Adaptations to the terrestrial environment enabled generation after generation of plants to successfully exist out of the water. The waxy cuticle and stomata were effective in reducing water loss and preventing desiccation. Vascular tissue further reduced the problem of desiccation because it allowed transport of water and nutrients throughout the plant. Upright growth for improved access to sunlight was also an advantage conferred by vascular tissue because it also functions in internal support of the plant body. Protection of gametes and developing embryos was accomplished by evolution of the jacketed gametangia, and later, the evolution of seeds. More recently in plant history, adaptive features have been influenced by other organisms in the terrestrial environment; some plants produce specialized flower structures and fruits that attract insects and other animals that aid in pollination and seed dispersal.

All of the plants that are currently in existence are highly evolved, however, different taxonomic groups are defined based on the adaptive features that have or have not evolved. The most basal group is the nonvascular plants. They have retained many of the primitive characteristics that are also found in charophytes. Seedless vascular plants are more derived than nonvascular plants and are defined by their lack of seed production and presence of vascular tissue. The more derived lineages, nonflowering seed plants and flowering seed plants, both produce seeds, but only the flowering seed plants produce flowers and fruits.

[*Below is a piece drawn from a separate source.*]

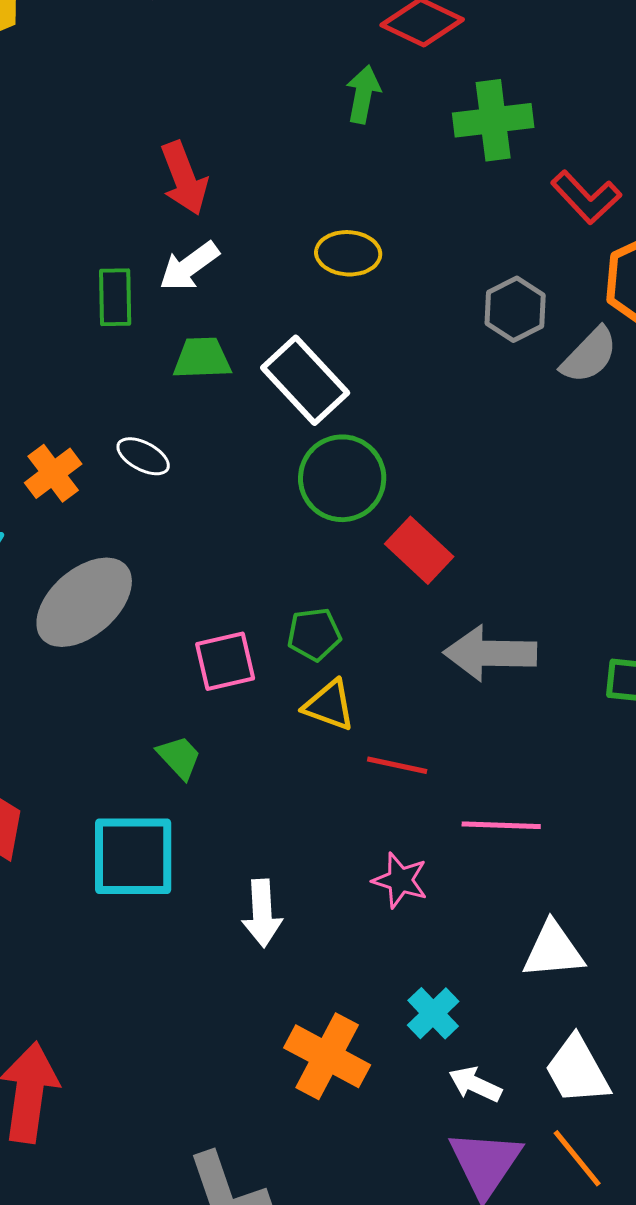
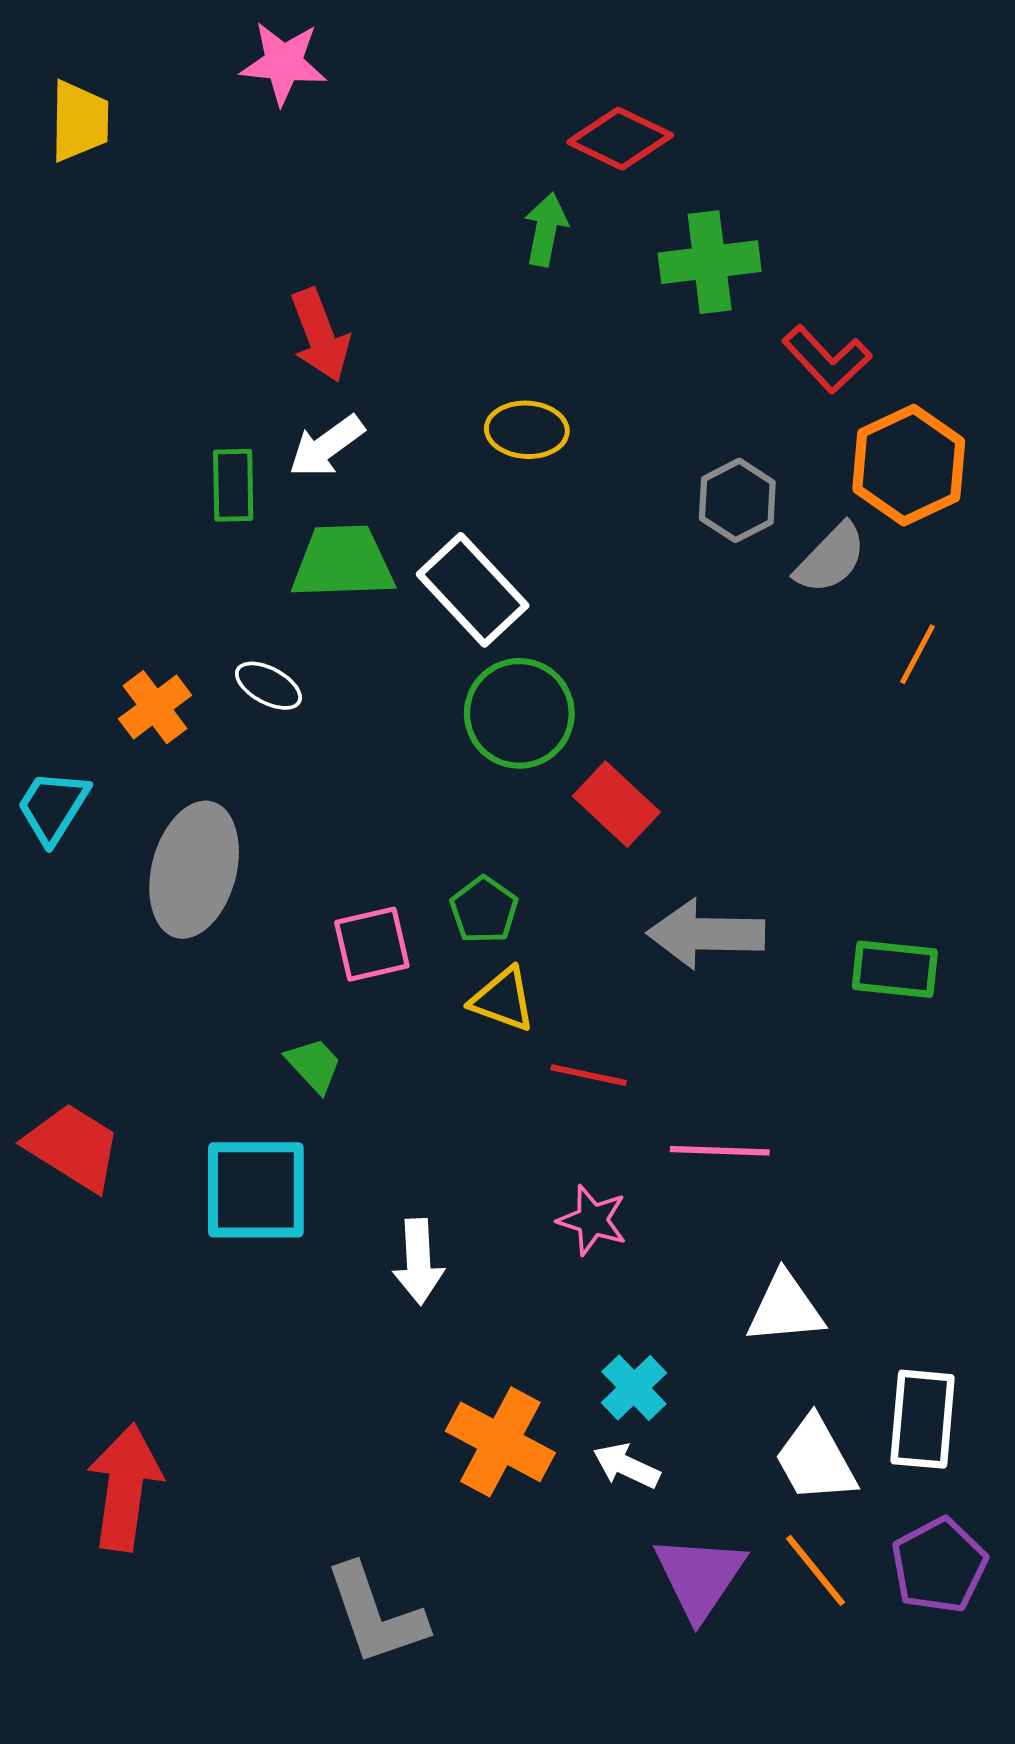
green trapezoid: (202, 358) -> (343, 562), size x1.4
gray ellipse: (84, 602) -> (194, 870), turned -34
green pentagon: (314, 634) -> (484, 910), turned -30
white arrow: (475, 1084) -> (626, 1466), moved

The nonvascular plants (including mosses, liverworts and hornworts) are highly successful and can be found the world over. They are resistant to desiccation, but prefer a moist environment due to their lack of vascular tissue and motile gametes. Nonvascular plants, like other plants, are embryophytes, and their life cycles are based on alternation of generations. The prominent generation of nonvascular plants is the multicellular haploid gametophyte. The diploid sporophyte generation is completely dependent on the gametophyte for its survival. In the more derived plant lineages, the gametophyte is greatly reduced. Life cycles and the major characteristics of the seedless vascular plants, nonflowering seed plants, and flowering seed plants will be discussed in future tutorials for comparison with the more primitive nonvascular plants.